Implementation Strategy and Targets:
After due approval of this proposal by the Cabinet, the surplus land would be transferred from TCL to HPIL on payment of Stamp Duty. As intimated by the TCL, approximately seven to eight months would be required for the approval of Scheme of Arrangement by National Company Law Tribunal (NCLT). After its approval by NCLT, approximately four to five months would be required to implement various steps involved. Overall, approximately one year would be required to implement the decision.
M/s Videsh Sanchar Nigam Limited [now Tata Communications Ltd. (TCL)] was disinvested on 13th February 2002 by Govt. of India and management control of the company was passed on to the Strategic Partner, namely, M/s Panatone Finvest Limited (PFL), a special purpose vehicle under the Tata Groups of Companies.

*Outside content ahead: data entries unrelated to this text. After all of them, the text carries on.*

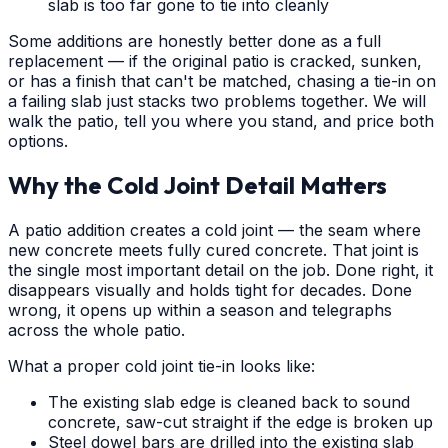
slab is too far gone to tie into cleanly
Some additions are honestly better done as a full
replacement — if the original patio is cracked, sunken,
or has a finish that can't be matched, chasing a tie-in on
a failing slab just stacks two problems together. We will
walk the patio, tell you where you stand, and price both
options.
Why the Cold Joint Detail Matters
A patio addition creates a cold joint — the seam where
new concrete meets fully cured concrete. That joint is
the single most important detail on the job. Done right, it
disappears visually and holds tight for decades. Done
wrong, it opens up within a season and telegraphs
across the whole patio.
What a proper cold joint tie-in looks like:
The existing slab edge is cleaned back to sound
concrete, saw-cut straight if the edge is broken up
Steel dowel bars are drilled into the existing slab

At the time of disinvestment, surplus land measuring 773.13 acres located at five locations in 4 cities, namely, Pune, Kolkata, New Delhi and Chennai (out of a total of 1230.13 acres of land) was demarcated and decided that the surplus land will not be part of the disinvestment bid.
As per the Share Holding Agreement / Share Purchase Agreement, PFL undertook an obligation to de-merge or hive off the surplus land into a realty company under Sections 391 to 394 of the Companies Act, 1956.